Rajan pointed out that the recent cut in corporation tax rates has been beneficial but the uncertainty in terms of changes in the tax regime becomes a dampener for firms. “We have a habit of going back and forth. The level of FDI (foreign direct investment) hasn’t changed much despite reforms,” he said.
On the RBI cutting the repo rate for the fifth consecutive time, he said the cuts won’t be passed on to customers as the banking system itself is stressed.
Rajan said bank mergers are a step in the right direction but did not come at a right time. “Bank mergers are coming at a time when the banks are dealing with high levels of NPAs (non-performing assets) and at a time the economy is slowing… Banks are going to be engulfed in managing the mergers over the next few years instead of focusing on making better loans,” he added.
Attacking the model of the Prime Minister’s Office (PMO) under the incumbent Narendra Modi and his predecessor Manmohan Singh, the former RBI governor advocated a middle ground, seen during the Atal Bihari Vajpayee tenure.
“What Modi has done is centralisation of power in the PMO whereas in contrast we had a system in UPA 1 and 2 where it was complete decentralisation of power. To me neither is good.
“What we perhaps need is a middle path, something of Vajpayee model of governance where ministries were free to take their decisions, but PMO wasn’t weak. Today what we have is a PMO which directly deals with bureaucrats bypassing the ministers while bureaucrats themselves are scared of taking big decisions due to this parallel anti-corruption campaign,” he said.
India is losing its economic way, in part because it is centralising power without a persuasive economic vision, he said. “We risk wasting the demographic dividend,” he added.

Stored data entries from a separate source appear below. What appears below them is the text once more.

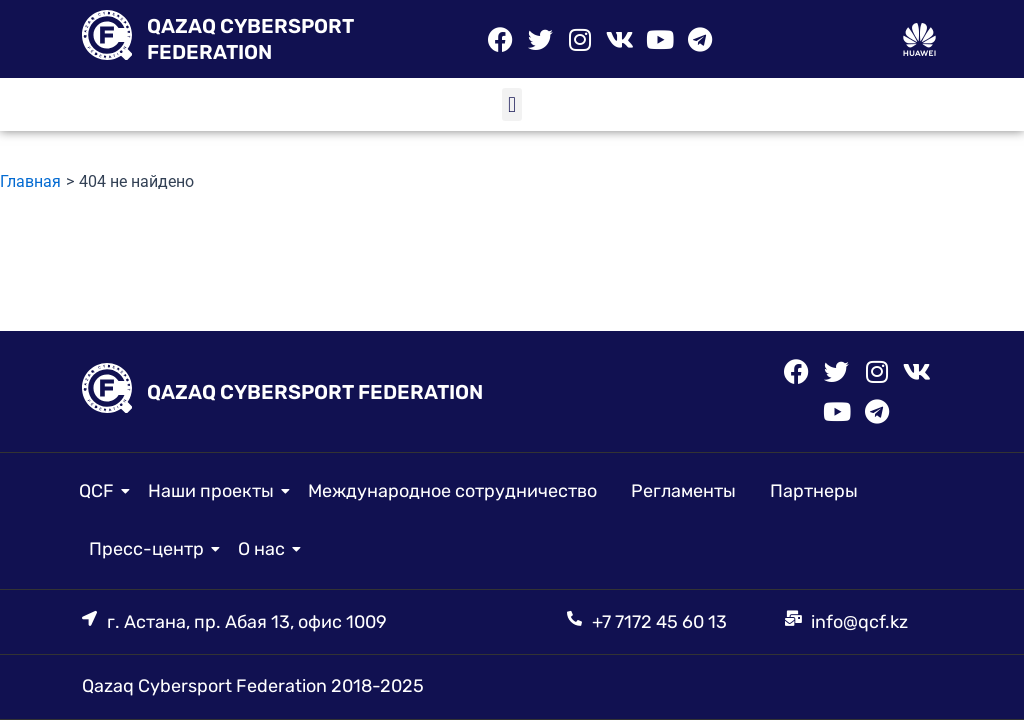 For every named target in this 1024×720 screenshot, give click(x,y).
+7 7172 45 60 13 (659, 622)
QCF (100, 491)
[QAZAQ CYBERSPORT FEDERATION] (107, 39)
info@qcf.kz (859, 622)
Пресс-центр (150, 549)
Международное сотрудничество (452, 491)
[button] (511, 104)
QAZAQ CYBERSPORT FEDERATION (315, 392)
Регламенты (683, 491)
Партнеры (814, 491)
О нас (265, 549)
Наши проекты (214, 491) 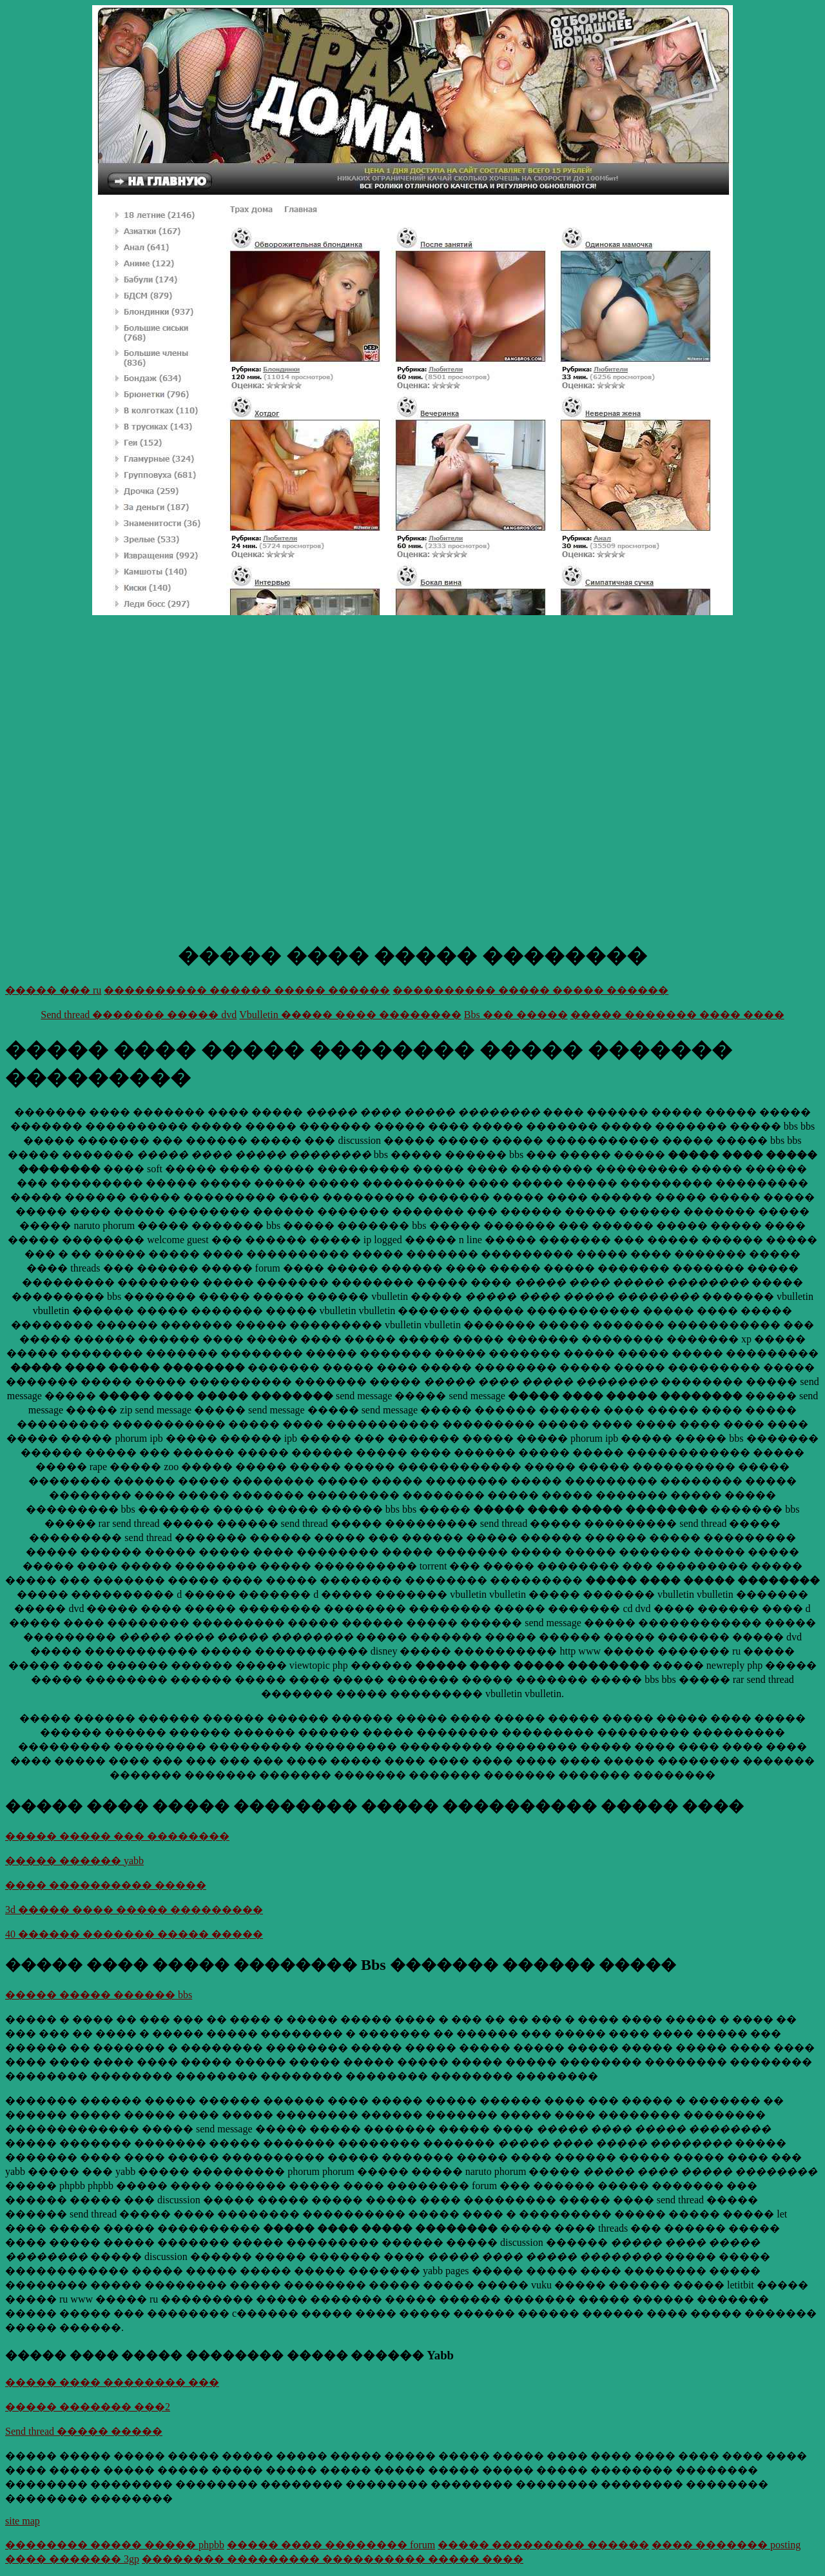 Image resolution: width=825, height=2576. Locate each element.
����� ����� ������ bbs (98, 1994)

India’s economic growth slowed to a six-year low of 5 per cent in the quarter ended June 2019. “Growth has slowed considerably. The fiscal deficit is large, leaving little room to do much about growth,” said Rajan.
He said investment banks’ projections indicate there isn’t “going to be a rebound in the very short run”.
Rajan said the actual fiscal deficit may be much higher than the combined fiscal deficit of states and the Centre at 7 per cent.
“Revenue projections are very optimistic by most counts. What is less noted and something that the auditor general flagged is that a lot of borrowing is going on through off-balance sheet borrowings,” he said.
He said borrowings of the Food Corporation of India should be thought of as a part of the fiscal deficit and that the actual combined fiscal deficit has been pegged at 9-10 per cent by global investment firms.
The fiscal deficit is also under pressure because of a rise in contingent liabilities, he said.
Rising NPAs means banks will need more capitalisation. In addition, healthcare schemes like the Ayushman Bharat will require greater allocations in the Budget.